Константиновичи были известны своей широкой благотворительной деятельностью, финансируя десятки школ, приютов, богаделен и т.д. В этой деятельности активно участвовал и о. Сергий. В частности, дважды в год – к Рождеству и Пасхе передавал он со своей сопроводительной запиской пакет просьб о помощи жителей поселков Стрельни, Сергиево и паломников пустыни к великому князю Дмитрию Константиновичу, который выдавал на всех 500-700 рублей.
О своих монархических убеждениях и теплых чувствах к великим князьям и императорской семье епископ Сергий открыто говорил на допросах: «В семье Константиновичей мне пришлось встречаться и с самим царем, бывавшем на семейных торжествах у великого князя… Последнюю свою встречу с царем я имел на Рождестве в 1916 г., когда государь со мной беседовал довольно продолжительное время. От облика царя у меня осталось впечатление, что это был человек кроткий, смиренный, удивительно скромный, в обращении более, чем деликатный, с приятным взглядом. Поэтому факт отречения Государя от престола я встретил с огромным сожалением, скорбел за помазанника Божьего, т.к. я лично был самым тесным образом связан с интересами династии и был всем обязан царскому строю. Временное правительство оказалось неспособным управлять таким государством, хотя в его составе были все люди с высшим образованием. Как и государственная дума которая 10 лет шумела, кричала, а ничего не сделала».

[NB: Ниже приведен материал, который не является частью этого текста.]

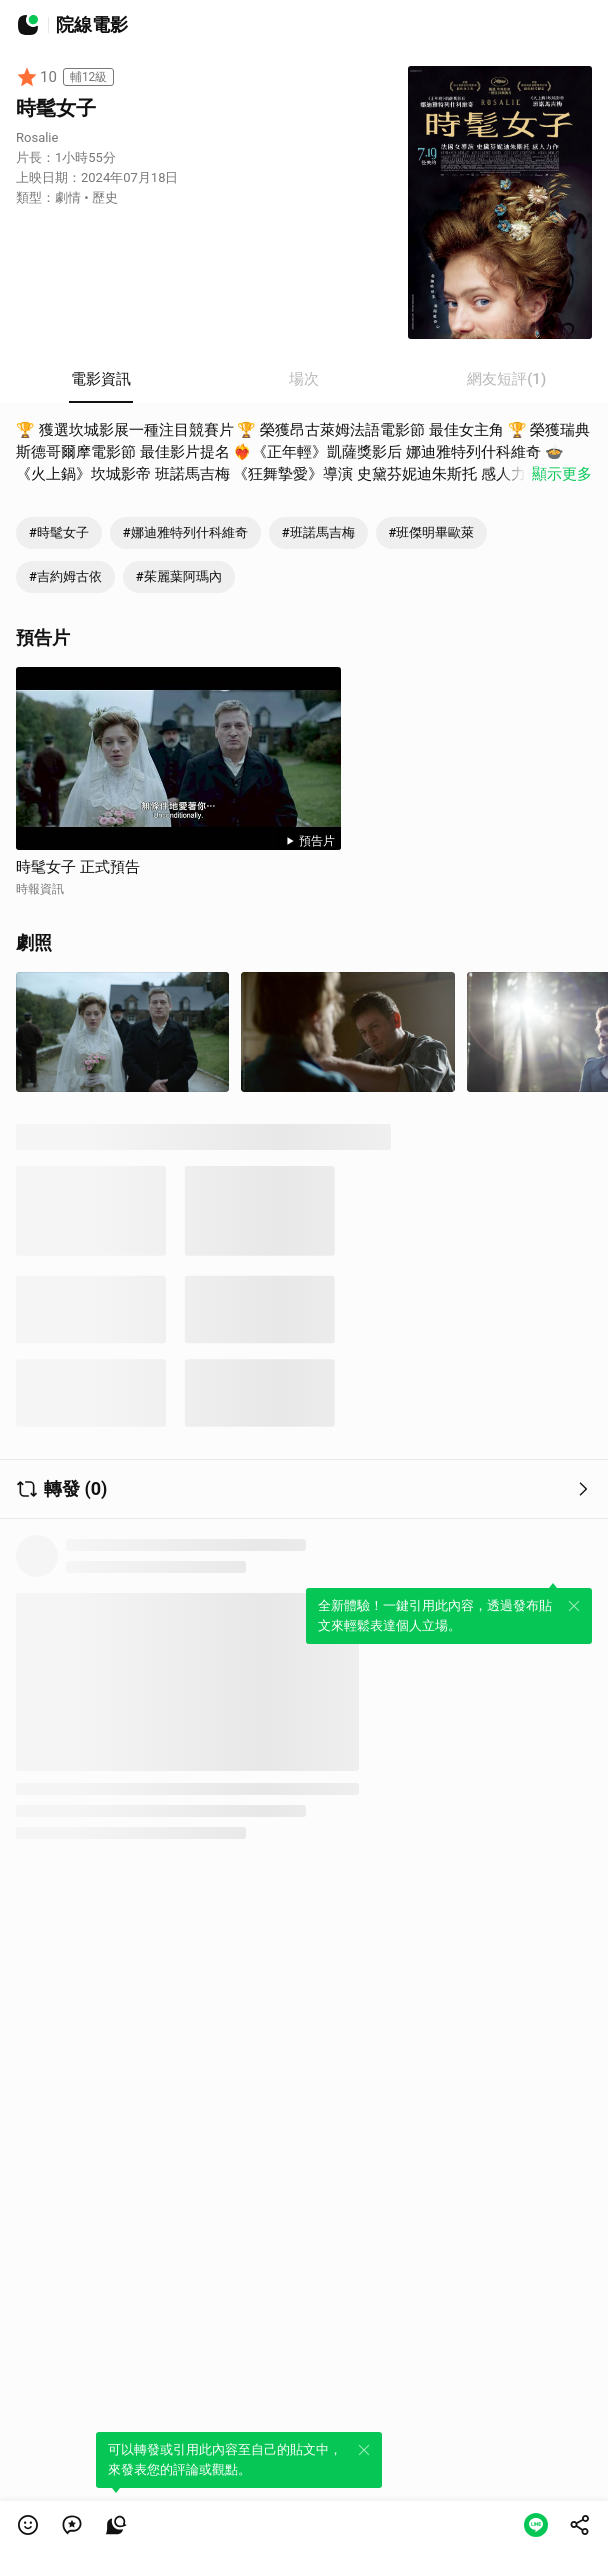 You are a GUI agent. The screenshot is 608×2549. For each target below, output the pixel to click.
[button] (28, 2525)
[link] (72, 2525) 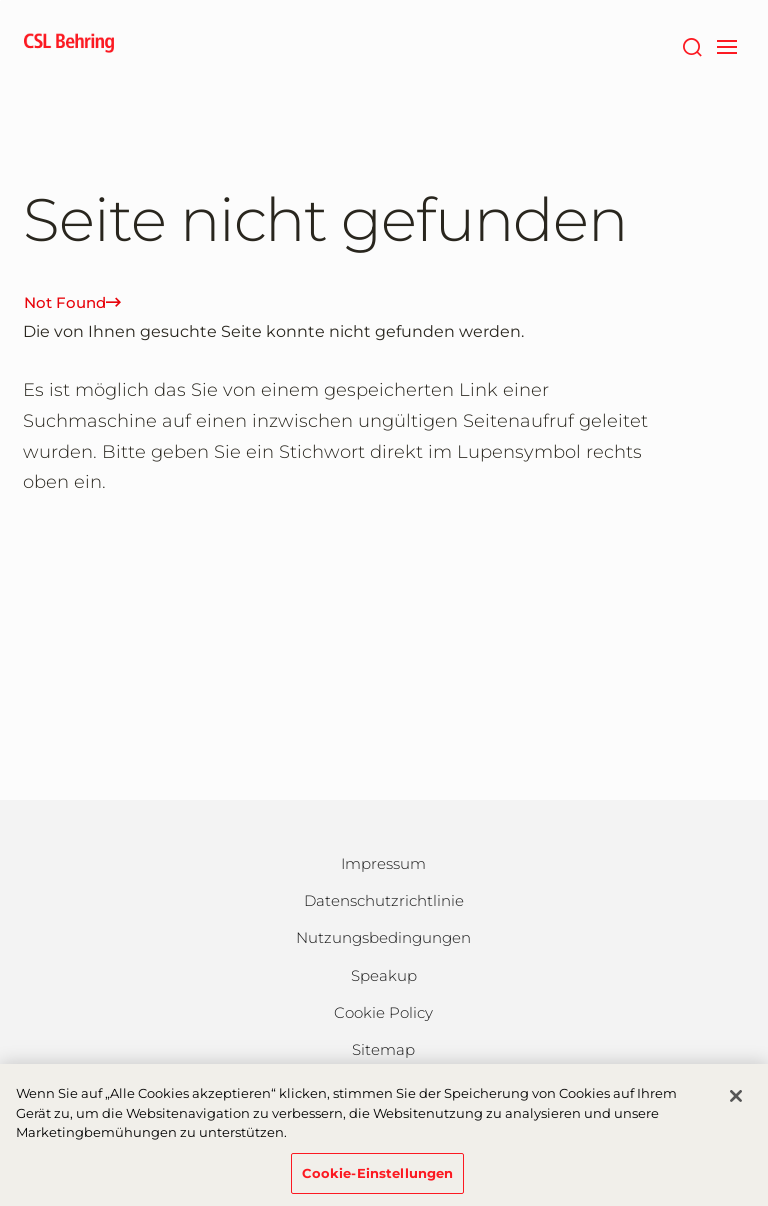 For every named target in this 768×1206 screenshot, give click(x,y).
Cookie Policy (383, 1012)
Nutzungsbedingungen (383, 937)
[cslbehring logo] (69, 45)
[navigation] (726, 45)
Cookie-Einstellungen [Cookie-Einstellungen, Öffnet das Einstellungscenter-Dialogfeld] (378, 1180)
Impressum (383, 863)
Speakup (384, 975)
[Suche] (691, 45)
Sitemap (383, 1049)
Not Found (72, 302)
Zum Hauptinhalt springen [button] (0, 0)
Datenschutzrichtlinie (384, 900)
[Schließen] (736, 1103) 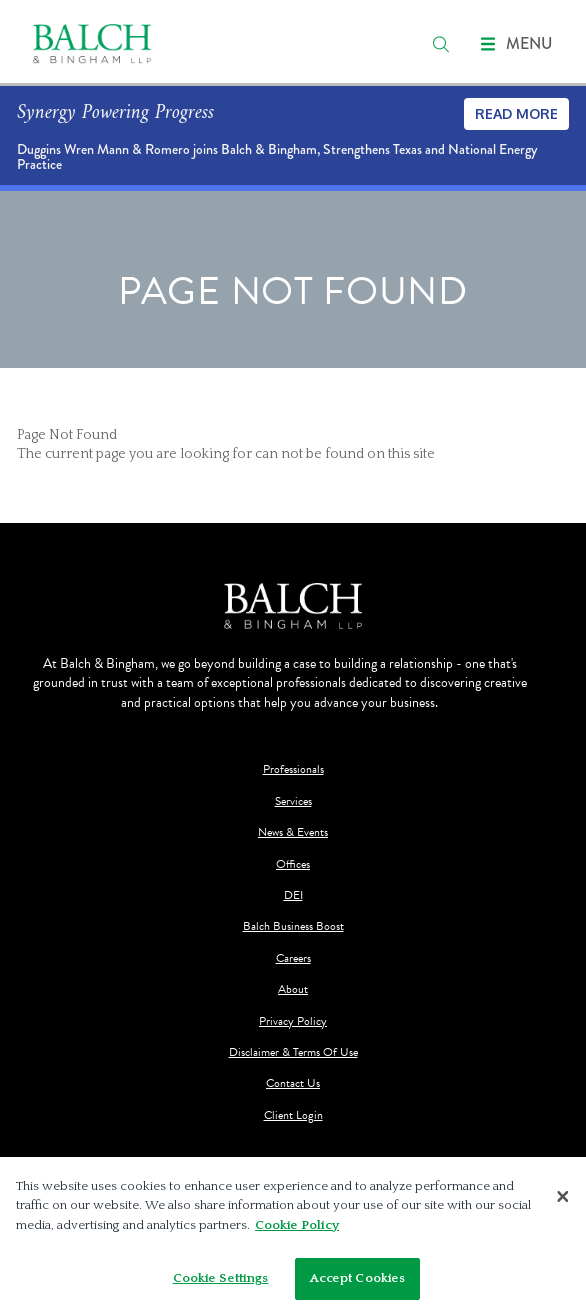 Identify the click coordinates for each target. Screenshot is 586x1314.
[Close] (563, 1196)
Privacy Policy (293, 1021)
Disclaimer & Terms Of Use (293, 1052)
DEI (293, 895)
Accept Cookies (358, 1278)
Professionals (293, 769)
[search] (441, 44)
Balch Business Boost (293, 926)
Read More (516, 113)
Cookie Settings (221, 1278)
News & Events (293, 832)
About (293, 989)
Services (293, 801)
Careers (293, 958)
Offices (293, 864)
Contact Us (293, 1083)
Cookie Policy (297, 1225)
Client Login (293, 1115) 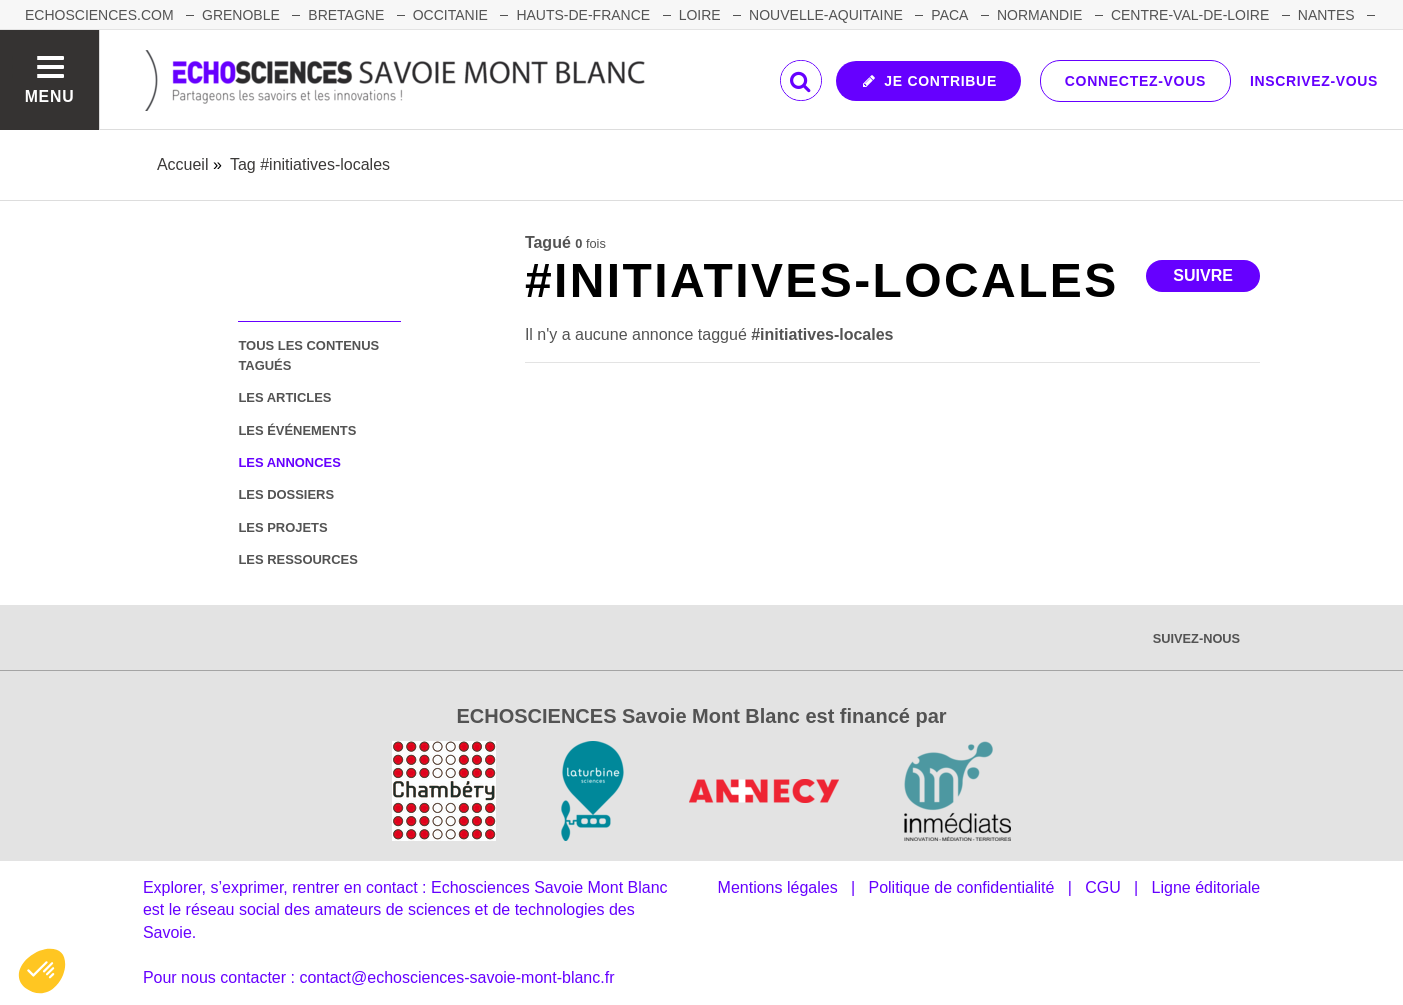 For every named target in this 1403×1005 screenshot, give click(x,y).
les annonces (289, 462)
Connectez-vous (1135, 81)
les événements (297, 430)
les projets (282, 527)
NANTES (1326, 15)
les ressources (297, 559)
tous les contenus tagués (308, 355)
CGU (1103, 887)
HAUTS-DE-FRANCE (583, 15)
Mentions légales (778, 887)
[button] (42, 971)
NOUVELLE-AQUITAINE (826, 15)
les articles (284, 397)
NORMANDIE (1040, 15)
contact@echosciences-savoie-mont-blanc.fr (456, 977)
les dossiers (286, 494)
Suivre (1203, 275)
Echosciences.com (99, 15)
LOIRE (700, 15)
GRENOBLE (241, 15)
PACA (949, 15)
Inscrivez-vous (1314, 81)
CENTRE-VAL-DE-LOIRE (1190, 15)
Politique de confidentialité (961, 887)
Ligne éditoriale (1206, 887)
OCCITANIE (450, 15)
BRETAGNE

Надо отметить, что подобные верноподданические чувства разделялись в то время многими простыми верующими.
После революции, унесшей жизни четверых Константиновичей, королева эллинов Ольга Константиновна предложила о. Сергию уехать с ней в Грецию. Но он отказался, считая невозможным покинуть свою братию в годину смуты. Революцию будущий священномученик воспринял, как «тягчайшее бедствие для страны, означающее безвозвратную гибель прежней России».
Тем не менее о. Сергий верил, что советская власть продержится недолго, что уцелевшие Константиновичи вернутся, и он вновь будет их духовником. Уцелевшие в свою очередь не забывали своего пастыря. Князю Гавриилу даже удалось передать ему поклон через выезжавшего за границу с капеллой певчего Спаса-на-Крови…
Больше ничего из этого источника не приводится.